The audio space shows similar math. Soundcore AeroFit 2 Pro earbuds cost €180 on mydealz. The platform downplays Huawei FreeArc at €75 or Xiaomi OpenWear Stereo Pro at €139, both test well, but neither pays mydealz commissions. That €105 difference could cover a month’s BVG ticket in Berlin.
The platform’s own magazine inadvertently proves the point. When reviewing the Pixel 10a, they disclose: “This article contains partner links. We receive a small commission if you purchase through these links.” The price doesn’t change for consumers, but the product selection does. The editorial team admits they only recommend offers they’ve “carefully checked and compared with current market prices.” Yet somehow, Anker appears constantly while alternatives languish.
How to Protect Yourself
Smart German shoppers have developed survival strategies:
1. Read Comments First, Deals Second
The community often tears apart bad products within minutes. Look for technical details, long-term ownership reports, and alternative suggestions. The best deals emerge from discussion, not promotion.

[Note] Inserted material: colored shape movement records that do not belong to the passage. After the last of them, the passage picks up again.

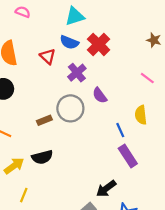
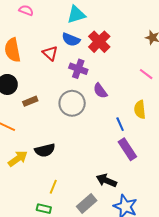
purple cross: (77, 73) -> (78, 69), turned -30
brown rectangle: (44, 120) -> (30, 101), moved
black arrow: (106, 189) -> (106, 181), turned 60
yellow line: (24, 195) -> (53, 187), moved

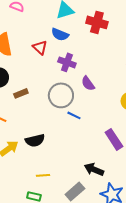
red cross: (99, 42) -> (97, 22), moved, turned -30
blue line: (120, 124) -> (74, 115), moved, turned -40
yellow line: (53, 187) -> (43, 175), turned 64

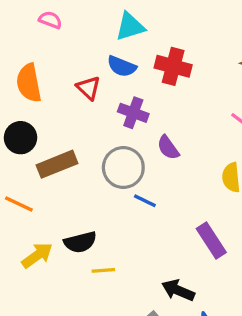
red cross: (97, 22) -> (173, 66), moved
brown rectangle: (21, 93) -> (57, 164), size x1.6
yellow line: (43, 175) -> (103, 270), moved

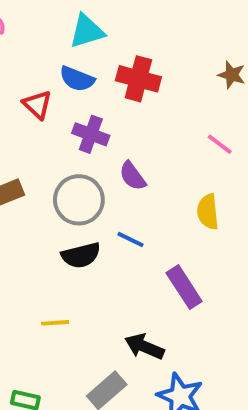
blue line: (145, 201) -> (130, 239), moved
black semicircle: (80, 242) -> (81, 255), moved

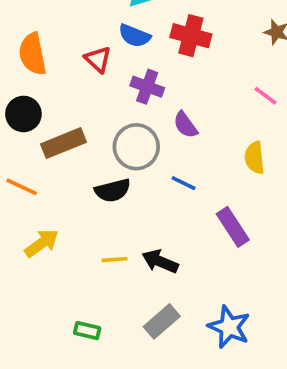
black semicircle: (81, 255) -> (113, 190), moved
black arrow: (144, 347) -> (160, 261), moved

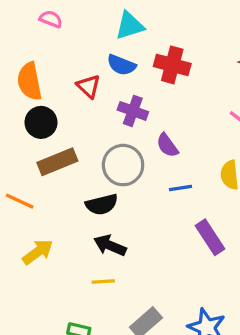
black circle: (23, 114) -> (41, 122), moved
blue line: (184, 183) -> (180, 188), moved, turned -35
yellow line: (114, 260) -> (103, 282), moved
black arrow: (160, 261) -> (110, 245), moved

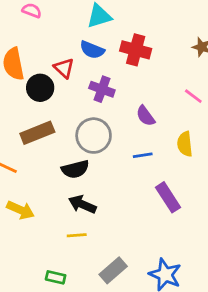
black circle: (41, 122) -> (40, 88), moved
purple semicircle: (167, 145) -> (145, 116), moved
yellow arrow: (38, 252) -> (20, 210), turned 60

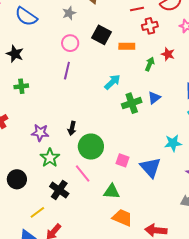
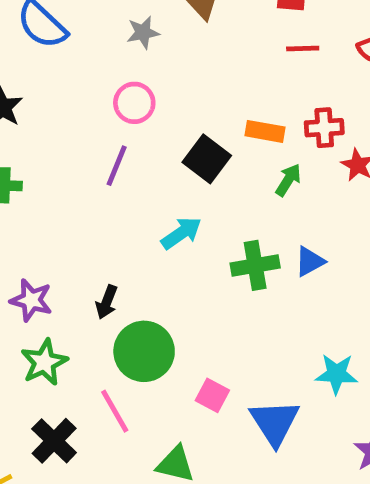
red cross: (150, 26) -> (324, 128), moved
black square: (101, 35) -> (207, 159), moved
green arrow: (150, 64) -> (288, 180), moved
cyan arrow: (112, 82) -> (181, 233), moved

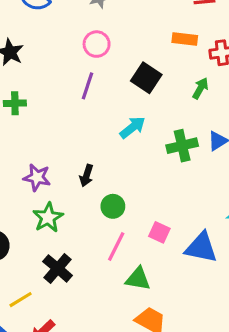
orange rectangle: (265, 131) -> (185, 39), moved
green circle: (144, 351) -> (113, 206), size x0.6
pink line: (115, 411) -> (116, 247), moved, turned 60
blue triangle: (275, 422) -> (201, 248), turned -42

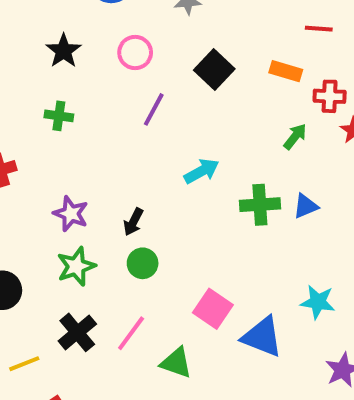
pink circle: (97, 44) -> (135, 53), moved
black square: (146, 78) -> (214, 69), moved
green circle: (113, 206) -> (143, 263), moved
pink square: (159, 232) -> (213, 309), size x1.4
pink line: (116, 247) -> (131, 333), moved

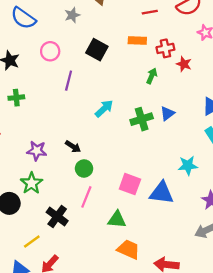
black arrow: (133, 222) -> (73, 147), turned -70
green star: (76, 266) -> (31, 183), moved
pink line: (131, 333) -> (86, 197), moved

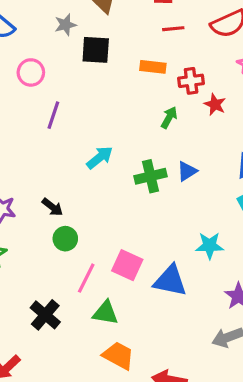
black square: (97, 50) -> (96, 50), moved, turned -30
pink line: (86, 197) -> (86, 278), moved
black cross: (57, 216) -> (45, 315), moved

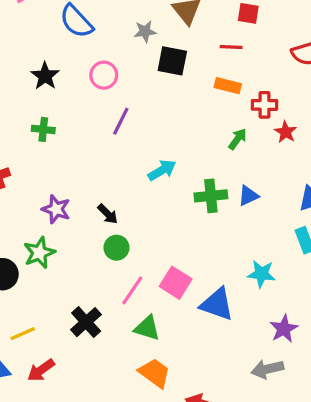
red line: (173, 29) -> (231, 47), moved

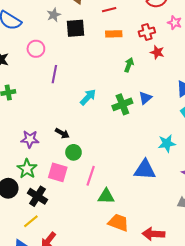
red cross: (265, 105) -> (147, 32), moved
pink square: (176, 283) -> (58, 172), moved
black cross: (86, 322) -> (37, 196), moved

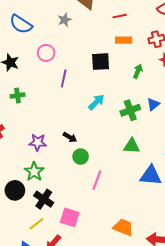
black square: (76, 28) -> (101, 62), moved
pink square: (58, 172) -> (70, 217), moved
green triangle: (106, 196) -> (132, 146), moved

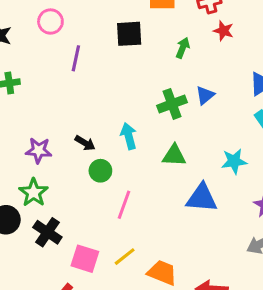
cyan arrow: (96, 102) -> (129, 136), moved, turned -60
yellow line: (37, 224) -> (125, 257), moved

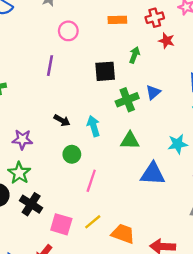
pink circle: (50, 22) -> (68, 31), moved
black square: (129, 34) -> (105, 71), moved
black arrow: (85, 143) -> (62, 120), moved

2. Cross-Check with Independent Sources
Use idealo.de and Geizhals.de for price history. Check Connect.de and GameStar for product testing. The 15 minutes spent verifying saves hundreds in mistakes.
3. Question Brand Prominence
When one brand dominates a platform, follow the money. Anker makes good products, but no brand deserves unconditional trust, especially when hidden financial advantages and biases in personal finance narratives shape what you see.
4. Calculate Total Cost
A €599 Solakon ONE plus €20 shipping beats a €999 Anker with “free” shipping. Factor in capacity per euro, warranty service, and app quality. The best deal isn’t always the one with the biggest percentage discount.

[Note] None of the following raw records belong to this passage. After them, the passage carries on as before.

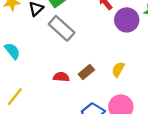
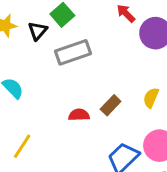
gray rectangle: (62, 28) -> (73, 52), turned -55

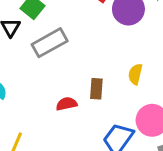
brown rectangle: (111, 105) -> (96, 89), turned -30

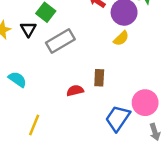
yellow semicircle: (135, 74) -> (121, 38), moved, turned -147

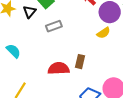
gray rectangle: (60, 41) -> (54, 26), size x0.7
red semicircle: (75, 91) -> (59, 68), size x1.5

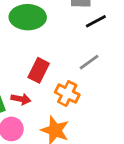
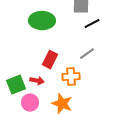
orange cross: (67, 94) -> (71, 77), turned -30

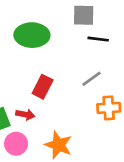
black line: (92, 24) -> (98, 39), turned 35
orange cross: (71, 77) -> (109, 108), moved

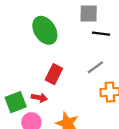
green ellipse: (32, 35) -> (45, 30), turned 56

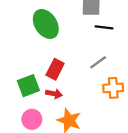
red arrow: (39, 98) -> (54, 94), moved
green square: (16, 102) -> (28, 86), moved

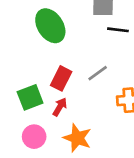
gray line: (98, 62) -> (98, 73), moved
red arrow: (54, 94) -> (60, 107), turned -70

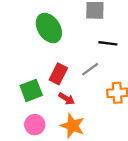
black line: (118, 30) -> (108, 43), moved
red arrow: (60, 107) -> (67, 99), moved, turned 91

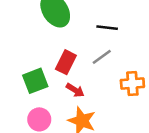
black line: (108, 43) -> (107, 28), moved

5. Understand the Blocklist
If legitimate brands like Sennheiser disappear while unknown Alibaba rebrand #47 gets promoted, the platform has prioritized commission over consumer welfare.
The Bottom Line
mydealz provides value. The community shares genuine bargains, and the platform exposes overpriced mainstream products. But it’s not a neutral arbiter, it’s a business that optimizes for profit, not your wallet.
The next time you see a “hot” Anker deal, pause. Scroll to comments. Search for Solakon, Ugreen, or the specific product category on independent comparison sites. Ask yourself: is this product hot because it’s good, or because the commission structure rewards promotion?
Germany’s consumer protection laws are strict about labeling affiliate content, but they can’t regulate algorithmic bias. That responsibility falls to you. In a marketplace where lack of transparency in financial products with poor value is already rampant, adding another layer of obscured incentives helps no one, except mydealz’s balance sheet.
The platform won’t change. Your shopping habits can.